The interpretation of this proof is that in a CFS, the production of M limits the consumption of F, leading to an earlier equilibrium. In contrast, in the SSS, M is consumed as it is produced, which mitigates the limitation on F consumption. In the next figure, it can be seen that a lot of F is retained in the first container.

Simulation showing F retention in CFS

Also, it is important to consider that this model does not take volumes and diffusion into account, which is the same as assuming that there is a perfect transfer between containers.

Conclusions

The dynamic behavior of piperamide production within a SSS demonstrates several critical characteristics. The system exhibits a stable equilibrium along a surface, allowing for perturbations to return to a steady state, which corresponds to a stable production rate of piperamide. The production efficiency increases as the initial concentrations of ferulic acid (F) and piperidine (R) are raised. However, this result is limited, since the model does not consider enzyme saturation, so a more detailed formulation of the problem could help to better understand the limits of piperamide production.

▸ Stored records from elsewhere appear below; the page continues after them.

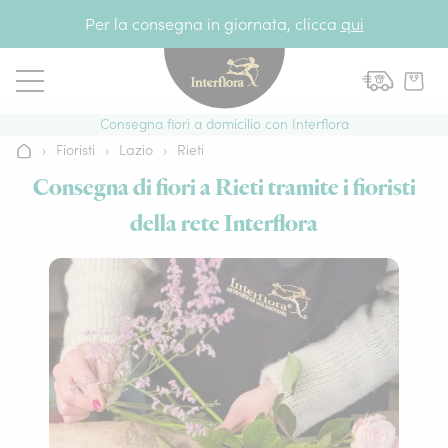
Vai al contenuto
Per la consegna in giornata, clicca
qui
Consegna fiori a domicilio con Interflora
›
Fioristi
›
Lazio
›
Rieti
Home
Consegna di fiori a Rieti tramite i fioristi
della rete Interflora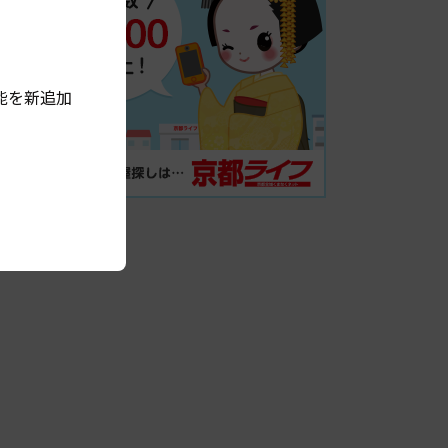
能を新追加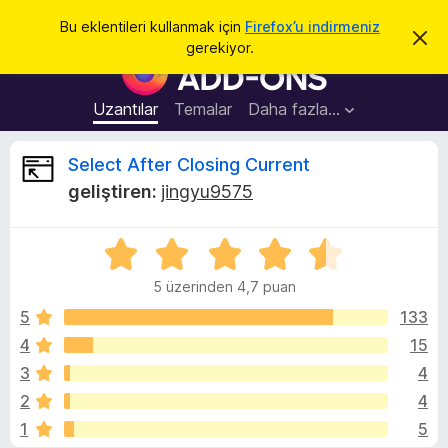
A
Giriş
Bu eklentileri kullanmak için
Firefox’u indirmeniz
B
r
gerekiyor.
u
F
a
b
i
i
l
r
Uzantılar
Temalar
Daha fazla…
d
e
i
r
f
S
Select After Closing Current
i
o
m
geliştiren:
jingyu9575
i
x
e
k
B
a
p
5
r
l
a
ü
o
t
5 üzerinden 4,7 puan
z
w
e
e
5
133
s
r
4
15
e
c
i
r
3
4
n
E
d
t
2
4
e
k
1
5
n
l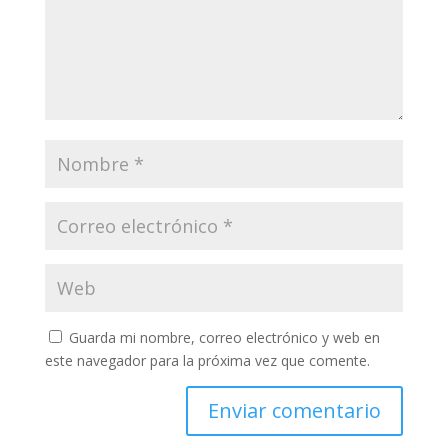
Guarda mi nombre, correo electrónico y web en
este navegador para la próxima vez que comente.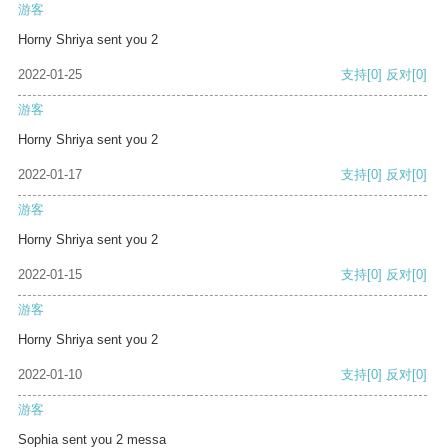
游客
Horny Shriya sent you 2
2022-01-25
支持
[0]
反对
[0]
游客
Horny Shriya sent you 2
2022-01-17
支持
[0]
反对
[0]
游客
Horny Shriya sent you 2
2022-01-15
支持
[0]
反对
[0]
游客
Horny Shriya sent you 2
2022-01-10
支持
[0]
反对
[0]
游客
Sophia sent you 2 messa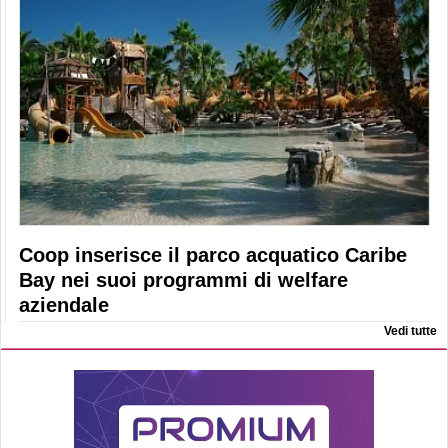
Coop inserisce il parco acquatico Caribe
Bay nei suoi programmi di welfare
aziendale
Vedi tutte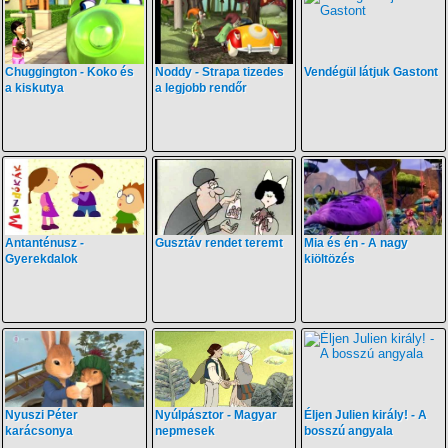
Chuggington - Koko és
Noddy - Strapa tizedes
Vendégül látjuk Gastont
a kiskutya
a legjobb rendőr
Antanténusz -
Gusztáv rendet teremt
Mia és én - A nagy
Gyerekdalok
kiöltözés
Nyuszi Péter
Nyúlpásztor - Magyar
Éljen Julien király! - A
karácsonya
nepmesek
bosszú angyala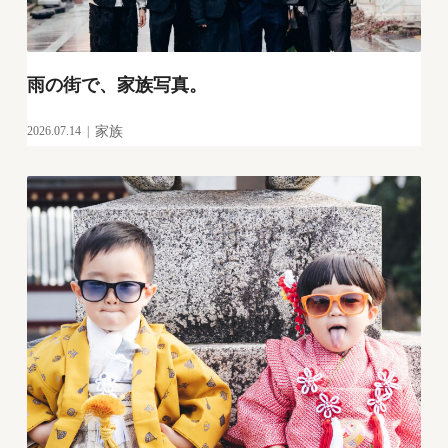
雨の街で、家族写真。
2026.07.14
家族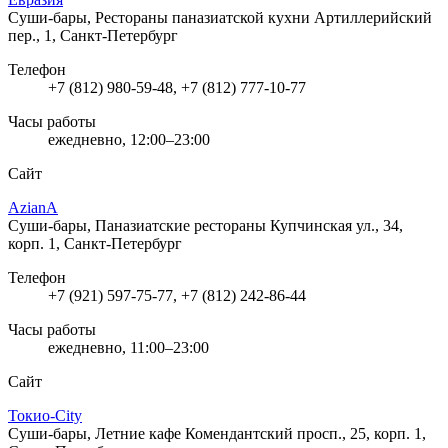
Суши-бары, Рестораны паназиатской кухни
Артиллерийский
пер., 1, Санкт-Петербург
Телефон
+7 (812) 980-59-48, +7 (812) 777-10-77
Часы работы
ежедневно, 12:00–23:00
Сайт
AzianA
Суши-бары, Паназиатские рестораны
Купчинская ул., 34,
корп. 1, Санкт-Петербург
Телефон
+7 (921) 597-75-77, +7 (812) 242-86-44
Часы работы
ежедневно, 11:00–23:00
Сайт
Токио-City
Суши-бары, Летние кафе
Комендантский просп., 25, корп. 1,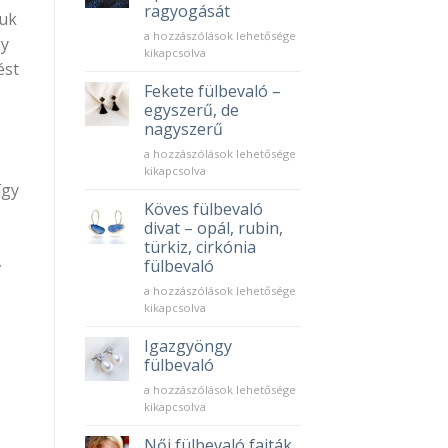
és
ragyogását
juk
miért
Így
tökéletes
a hozzászólások lehetősége
gy
őrizd
választás?
kikapcsolva
ést
meg
bejegyzéshez
az
Fekete fülbevaló –
opál
egyszerű, de
fülbevaló
nagyszerű
ragyogását
Fekete
bejegyzéshez
a hozzászólások lehetősége
fülbevaló
kikapcsolva
–
így
egyszerű,
Köves fülbevaló
de
divat – opál, rubin,
nagyszerű
türkiz, cirkónia
bejegyzéshez
,
fülbevaló
Köves
a hozzászólások lehetősége
fülbevaló
kikapcsolva
divat
–
Igazgyöngy
opál,
fülbevaló
rubin,
Igazgyöngy
a hozzászólások lehetősége
türkiz,
fülbevaló
kikapcsolva
cirkónia
bejegyzéshez
fülbevaló
Női fülbevaló fajták
bejegyzéshez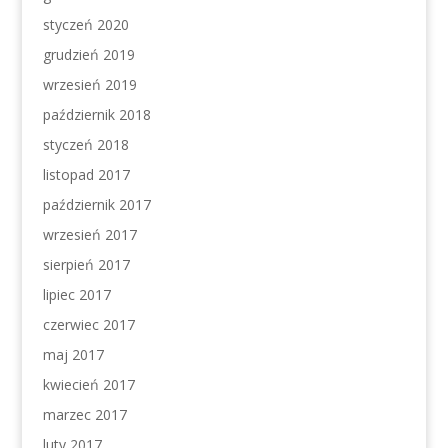
styczeń 2020
grudzień 2019
wrzesień 2019
październik 2018
styczeń 2018
listopad 2017
październik 2017
wrzesień 2017
sierpień 2017
lipiec 2017
czerwiec 2017
maj 2017
kwiecień 2017
marzec 2017
luty 2017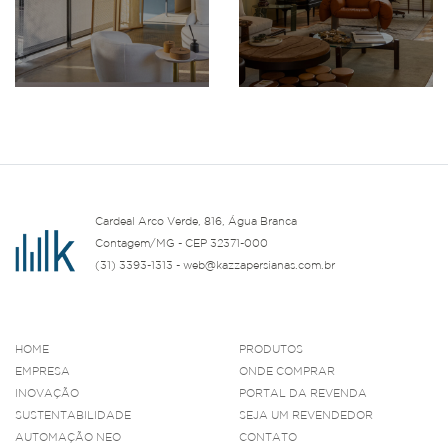
Cardeal Arco Verde, 816, Água Branca
Contagem/MG - CEP 32371-000
(31) 3393-1313 - web@kazzapersianas.com.br
HOME
PRODUTOS
EMPRESA
ONDE COMPRAR
INOVAÇÃO
PORTAL DA REVENDA
SUSTENTABILIDADE
SEJA UM REVENDEDOR
AUTOMAÇÃO NEO
CONTATO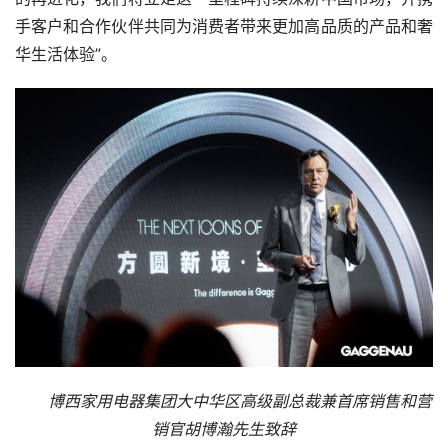
手客户和合作伙伴共同为消费者带来更加高品质的产品和奢
华生活体验”。
博西家用电器集团大中华区高级副总裁兼首席销售和营
销官胡博瀚先生致辞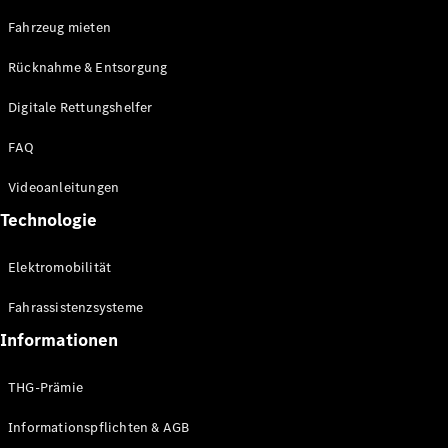
E-Klasse
Fahrzeug mieten
Limousine
S-Klasse
Rücknahme & Entsorgung
S-Klasse
Limousine
Digitale Rettungshelfer
lang
Mercedes-
FAQ
Maybach S-
Klasse
Videoanleitungen
Technologie
Konfigurator
Online
Elektromobilität
Store
SUV & Geländewagen
Fahrassistenzsysteme
Informationen
THG-Prämie
Informationspflichten & AGB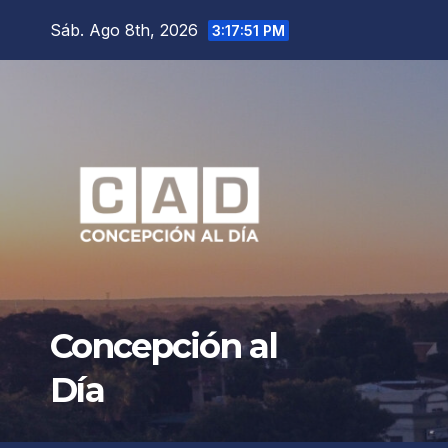
Saltar
Sáb. Ago 8th, 2026
3:17:52 PM
al
contenido
Concepción al
Día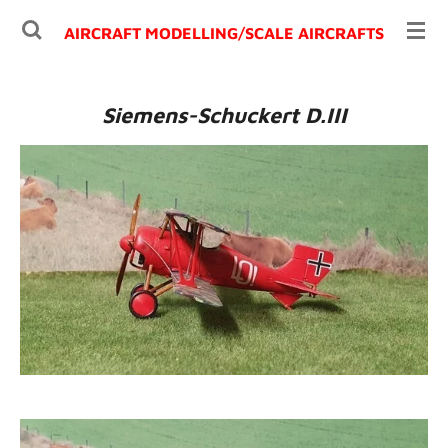
Ga
AIRCRAFT MODELLING/
SCALE AIRCRAFTS
direct
naar
de
Siemens-Schuckert D.III
hoofdinhoud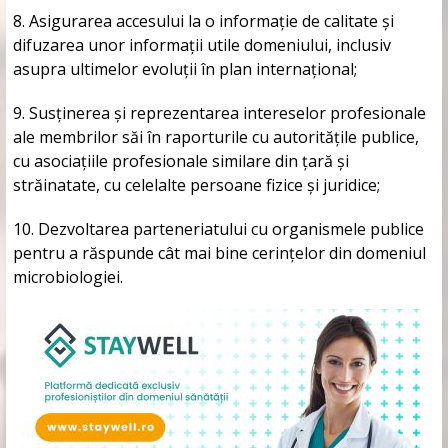
8. Asigurarea accesului la o informație de calitate și
difuzarea unor informații utile domeniului, inclusiv
asupra ultimelor evoluții în plan internațional;
9. Susținerea și reprezentarea intereselor profesionale
ale membrilor săi în raporturile cu autoritățile publice,
cu asociațiile profesionale similare din țară și
străinatate, cu celelalte persoane fizice și juridice;
10. Dezvoltarea parteneriatului cu organismele publice
pentru a răspunde cât mai bine cerințelor din domeniul
microbiologiei.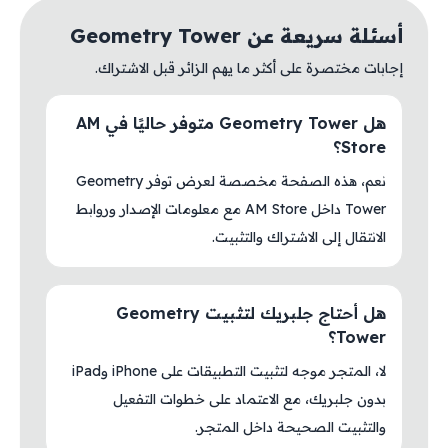
أسئلة سريعة عن Geometry Tower
إجابات مختصرة على أكثر ما يهم الزائر قبل الاشتراك.
هل Geometry Tower متوفر حاليًا في AM
Store؟
نعم، هذه الصفحة مخصصة لعرض توفر Geometry
Tower داخل AM Store مع معلومات الإصدار وروابط
الانتقال إلى الاشتراك والتثبيت.
هل أحتاج جلبريك لتثبيت Geometry
Tower؟
لا، المتجر موجه لتثبيت التطبيقات على iPhone وiPad
بدون جلبريك، مع الاعتماد على خطوات التفعيل
والتثبيت الصحيحة داخل المتجر.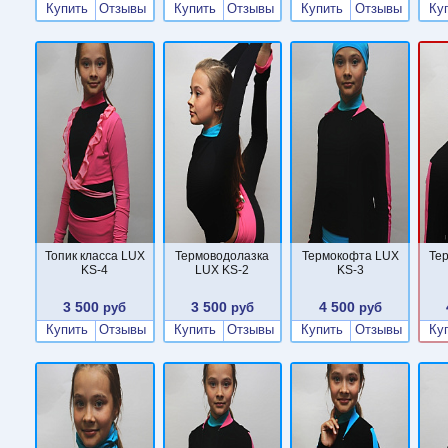
Купить
Отзывы
Купить
Отзывы
Купить
Отзывы
Ку
Топик класса LUX
Термоводолазка
Термокофта LUX
Те
KS-4
LUX KS-2
KS-3
3 500
3 500
4 500
руб
руб
руб
Купить
Отзывы
Купить
Отзывы
Купить
Отзывы
Ку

With the comparison of models and the evidence presented, the following conclusion arises: It is fundamentally impossible to have a more efficient compartmentalization of metabolic labor than the same pathway in a single compartment. The models suggest that the MSS suffers from losses due to the inefficiencies of metabolite transport across cell membranes, and the CFS is limited by the premature equilibrium of intermediate metabolites like methylenedioxycinnamic acid (M), which restricts the use of available ferulic acid (F).

However, while the SSS may be the most efficient model based on our mathematical models, there are several other biological factors that fall outside their scope. These include pleiotropic effects resulting from the expression of multiple enzymes in a single strain, which can lead to unintended interactions and metabolic imbalances. Additionally, the increased metabolite concentration within the SSS can result in autotoxicity, protein aggregation, and metabolic bottlenecks that further complicate scaling up the system. These challenges, along with the inherent unpredictability of biological systems, must be taken into account when designing and optimizing real-world systems for piperamide production. Thus, while SSS is the best approach according to these models, practical considerations require a more holistic view to ensure the system's robustness and efficiency.

As for our project, based on these results, we have chosen to implement a MSS initially. However, our long-term goal is to transition towards a more optimized SSS.